In the Multivariate KNN mission under the Machine Learning course they refer to the z-score formula as normalization. Wouldn’t that be standardization? And why was standardization chosen over normalization (x-min)/(max-min)?

Hey Barry,

You are correct that technically the formula used is standardization (z-score transformation).

As for your other question, I do not know why they used standardization over normalization, but this did pique my curiosity. I did a little reading and found this article that I satisfied my curiosity and helped me learn some new things as well.

Hope this will be helpful. Thanks for the question!

I don’t know why the author chose one over the other, but I’ll try to provide some intuition into how this works.

A better answer would do this and illustrate the relevant points. Hopefully, after reading my answer, you feel empowered enough to investigate and illustrate them yourself.

The kNN algorithm is based on the distance between data points. Consider an example like classifying whether a customer is good or bad, based on the number of purchases and total amount spent — we have two features: amount spent and number of purchases.

The amount spent feature tends to have much higher values, so a customer that has maybe purchased one time, but made a large purchase can be considered good, while a regular customer that has only made small purchases can be considered bad if they haven’t spent much money.

Standardization centers the data around the mean and makes it so that the standard deviation is 1. It doesn’t care about the range of the data. If you standardize the data, the range of values will most likely still be greater for the amount spent than it will be for the number of purchases, so the algorithm will still be biased towards the amount spent (because it will contribute much more to distance formula).

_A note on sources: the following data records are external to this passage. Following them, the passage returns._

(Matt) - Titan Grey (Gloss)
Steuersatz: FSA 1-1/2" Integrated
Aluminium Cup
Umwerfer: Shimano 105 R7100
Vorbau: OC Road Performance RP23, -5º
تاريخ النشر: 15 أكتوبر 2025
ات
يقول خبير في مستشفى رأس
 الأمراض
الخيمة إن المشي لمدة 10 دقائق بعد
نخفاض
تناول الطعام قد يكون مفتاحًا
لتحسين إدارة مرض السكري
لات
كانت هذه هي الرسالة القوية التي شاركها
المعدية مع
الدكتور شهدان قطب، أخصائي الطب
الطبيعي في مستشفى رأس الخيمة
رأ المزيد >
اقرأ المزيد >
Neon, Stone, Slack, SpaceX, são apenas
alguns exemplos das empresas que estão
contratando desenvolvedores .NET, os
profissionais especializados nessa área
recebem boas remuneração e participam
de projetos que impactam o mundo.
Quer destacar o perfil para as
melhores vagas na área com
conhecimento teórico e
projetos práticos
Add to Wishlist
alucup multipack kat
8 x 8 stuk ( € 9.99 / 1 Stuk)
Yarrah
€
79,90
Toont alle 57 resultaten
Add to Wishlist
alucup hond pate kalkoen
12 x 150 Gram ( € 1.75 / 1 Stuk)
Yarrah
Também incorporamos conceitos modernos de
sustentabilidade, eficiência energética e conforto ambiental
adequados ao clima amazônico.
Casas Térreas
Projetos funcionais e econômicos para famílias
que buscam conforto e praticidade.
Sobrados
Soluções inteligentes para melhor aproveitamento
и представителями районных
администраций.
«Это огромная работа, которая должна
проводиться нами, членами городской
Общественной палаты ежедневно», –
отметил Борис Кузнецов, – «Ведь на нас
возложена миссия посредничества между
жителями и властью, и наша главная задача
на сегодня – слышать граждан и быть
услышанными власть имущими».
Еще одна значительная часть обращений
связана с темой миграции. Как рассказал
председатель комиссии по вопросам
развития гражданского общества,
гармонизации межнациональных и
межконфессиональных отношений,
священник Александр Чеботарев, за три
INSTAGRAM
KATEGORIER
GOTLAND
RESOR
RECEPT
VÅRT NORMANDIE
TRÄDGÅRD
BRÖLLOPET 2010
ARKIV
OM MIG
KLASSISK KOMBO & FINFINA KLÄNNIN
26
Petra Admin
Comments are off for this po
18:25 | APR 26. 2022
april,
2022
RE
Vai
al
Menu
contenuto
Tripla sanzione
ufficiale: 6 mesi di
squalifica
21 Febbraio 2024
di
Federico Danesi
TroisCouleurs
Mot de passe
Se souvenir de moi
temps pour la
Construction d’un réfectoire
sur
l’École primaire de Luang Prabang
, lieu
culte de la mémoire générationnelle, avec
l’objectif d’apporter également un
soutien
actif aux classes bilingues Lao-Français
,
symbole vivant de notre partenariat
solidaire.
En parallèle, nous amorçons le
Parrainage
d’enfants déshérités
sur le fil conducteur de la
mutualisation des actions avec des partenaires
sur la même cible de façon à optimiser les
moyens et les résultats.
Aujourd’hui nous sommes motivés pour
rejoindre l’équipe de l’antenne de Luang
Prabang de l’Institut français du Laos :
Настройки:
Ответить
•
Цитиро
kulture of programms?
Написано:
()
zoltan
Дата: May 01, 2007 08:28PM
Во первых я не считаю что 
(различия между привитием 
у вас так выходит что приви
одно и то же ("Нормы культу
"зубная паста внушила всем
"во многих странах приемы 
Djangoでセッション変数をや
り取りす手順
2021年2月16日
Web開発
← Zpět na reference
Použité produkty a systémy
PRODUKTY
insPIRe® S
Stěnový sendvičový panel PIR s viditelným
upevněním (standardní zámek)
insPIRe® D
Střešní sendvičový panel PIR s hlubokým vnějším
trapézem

Min-max scaling, however, limits the range of the data, so that both the number of purchases and the total amount spent will range between 0 and 1. This way kNN won’t be biased towards any of the features.

Therefore, min-max scaling will work better for kNN. Having said this, I need to contradict it partially. As often is the case in data science, this ends up depending on my factors. If you only have one feature, then it’s unlikely to matter, since there is no bias towards another feature. If the original features have the same range of values, then standardization may not cause any harm either.